The supplement market is booming among the young and healthy, with retail sales of sports-nutrition powders and other products on the rise.Experts note that there is only so much intake the body can use. The body only digests and absorbs a certain amount of protein at every meal, about 20 g to 40 g,

You can eat 300 g a day, but that doesn’t mean you’ll put on more muscle than someone who takes in 120 g a day. You could be denying yourself of other macronutrients that the body needs, like whole grains, fats and fruits and vegetables.”

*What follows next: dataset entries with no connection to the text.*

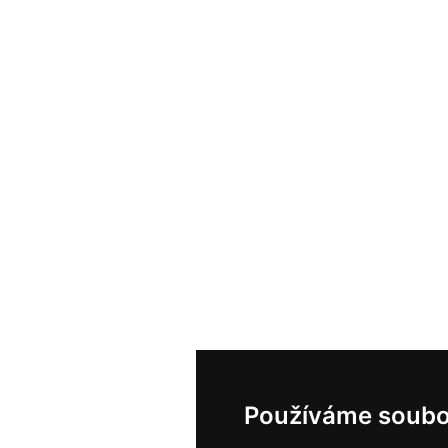
Používáme soubo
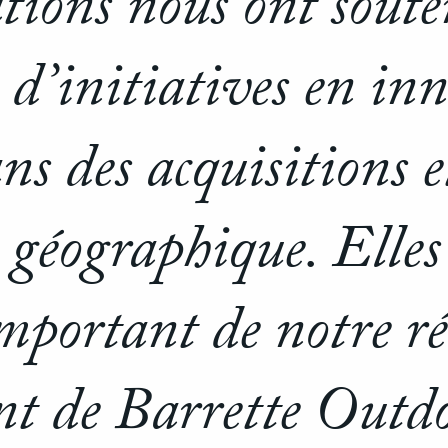
tions nous ont sout
n d’initiatives en in
ns des acquisitions 
géographique. Elles
mportant de notre ré
t de Barrette Outd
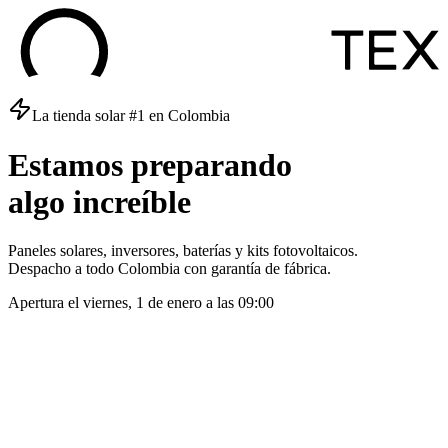
La tienda solar #1 en Colombia
Estamos
preparando
algo
increíble
Paneles solares, inversores, baterías y kits fotovoltaicos.
Despacho a todo Colombia con garantía de fábrica.
Apertura el
viernes, 1 de enero
a las
09:00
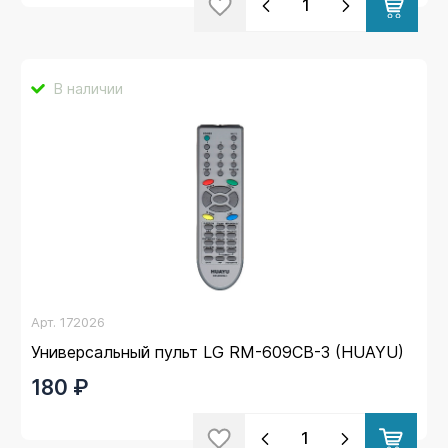
В наличии
Арт.
172026
Универсальный пульт LG RM-609CB-3 (HUAYU)
180 ₽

Short-term studies suggest high-protein, low-carbohydrate diets may promote weight loss and help to preserve lean muscle. But a recent small trial found older women who lost weight on a high-protein diet did not experience one of the important benefits that usually follow weight loss. This would be an improvement in insulin sensitivity which reduces the risk of developing Type-2 diabetes. Large population studies also suggest an association between habitual high intake and a heightened risk of diabetes.

Doctors also have concerns about the long-term effects of maintaining a high-protein diet. Studies show protein-rich diets do not preserve muscle mass over the long term. Doctors have long cautioned a high-protein diet that can lead to kidney damage.